On Mon, Feb 03, 2025 at 02:18:21PM -0600, Sami Imseih wrote:

I think we should just block Foreign tables as we do with
partition tables. Attached patch does that.

Unless there's some existing way to specify a FREEZE option in the FDW API
(I assume there isn't), I agree with this.

I was also looking at why we block a parent from COPY FREEZE[1], but
the comments do not convince me this is a good idea. I think there
are good cases to allow this considering there is a common use case in
which a single
COPY command can load a large amount of data, making the overhead to check the
partitions worth the value of the FREEZE optimization. I will probably
start a separate thread for this.

Commit 5c9a551 and its thread [0]/messages/by-id/CAKJS1f9BbJ+FY3TbdCiap3qXHTFOiwtays9s36-oQkkM9_R5bg@mail.gmail.com appear to have some additional details
about this.

[0]: /messages/by-id/CAKJS1f9BbJ+FY3TbdCiap3qXHTFOiwtays9s36-oQkkM9_R5bg@mail.gmail.com

--
nathan

#3Sami Imseih
samimseih@gmail.com
In reply to: Nathan Bossart (#2)
Re: Prevent COPY FREEZE on Foreign tables

Unless there's some existing way to specify a FREEZE option in the FDW API
(I assume there isn't), I agree with this.

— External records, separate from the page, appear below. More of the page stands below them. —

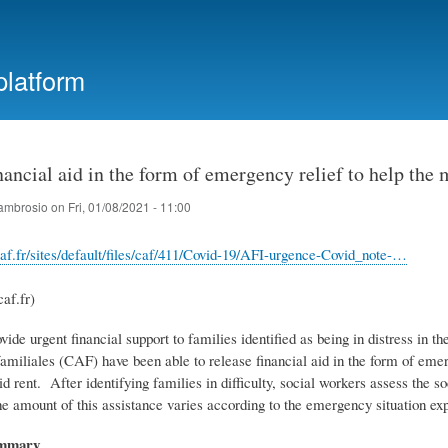
Skip
to
main
platform
content
nancial aid in the form of emergency relief to help the
ambrosio
on
Fri, 01/08/2021 - 11:00
af.fr/sites/default/files/caf/411/Covid-19/AFI-urgence-Covid_note-…
af.fr)
ovide urgent financial support to families identified as being in distress in
familiales (CAF) have been able to release financial aid in the form of eme
d rent. After identifying families in difficulty, social workers assess the 
he amount of this assistance varies according to the emergency situation e
ummary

I am not aware of any way to do this either as postgres_fdw is simply
using libpq.

I was also looking at why we block a parent from COPY FREEZE[1], but

Commit 5c9a551 and its thread [0] appear to have some additional details
about this.

[0] /messages/by-id/CAKJS1f9BbJ+FY3TbdCiap3qXHTFOiwtays9s36-oQkkM9_R5bg@mail.gmail.com

Thanks for the thread. I will go through it.
I did not too much investigation here yet but I can imagine this might
be a worthwhile
to see the possibility to remove this limitation on a partitioned table.

Regards,

Sami

#4Zhang Mingli
zmlpostgres@gmail.com
In reply to: Sami Imseih (#1)
Re: Prevent COPY FREEZE on Foreign tables

Hi,

Zhang Mingli
www.hashdata.xyz
On Feb 4, 2025 at 04:18 +0800, Sami Imseih <samimseih@gmail.com>, wrote:

This really does not make sense as this
optimization cannot be applied to a remote table and it
can give a user a false impression that it was.

+1,

```
+ /*
+ * Raise an error on foreign tables as it's not possible to apply
+ * the COPY FREEZE optimization to a remote relation.
+ */
+ if (cstate->rel->rd_rel->relkind == RELKIND_FOREIGN_TABLE)
+ {
+ ereport(ERROR,
+ (errcode(ERRCODE_FEATURE_NOT_SUPPORTED),
+ errmsg("cannot perform COPY FREEZE on a foreign table")));
+ }
+
```
Instead of throwing an error, how about we turn that into a warning?
This way, if someone is batch-importing data for multiple tables, it won’t interrupt their script that generates a COPY for each table.
Is it better to give them a heads-up without making them modify their commands right away?
#5Sami Imseih
samimseih@gmail.com
In reply to: Zhang Mingli (#4)
Re: Prevent COPY FREEZE on Foreign tables

Thanks for the feedback!

Instead of throwing an error, how about we turn that into a warning?
This way, if someone is batch-importing data for multiple tables, it won’t interrupt their script that generates a COPY for each table.
Is it better to give them a heads-up without making them modify their commands right away?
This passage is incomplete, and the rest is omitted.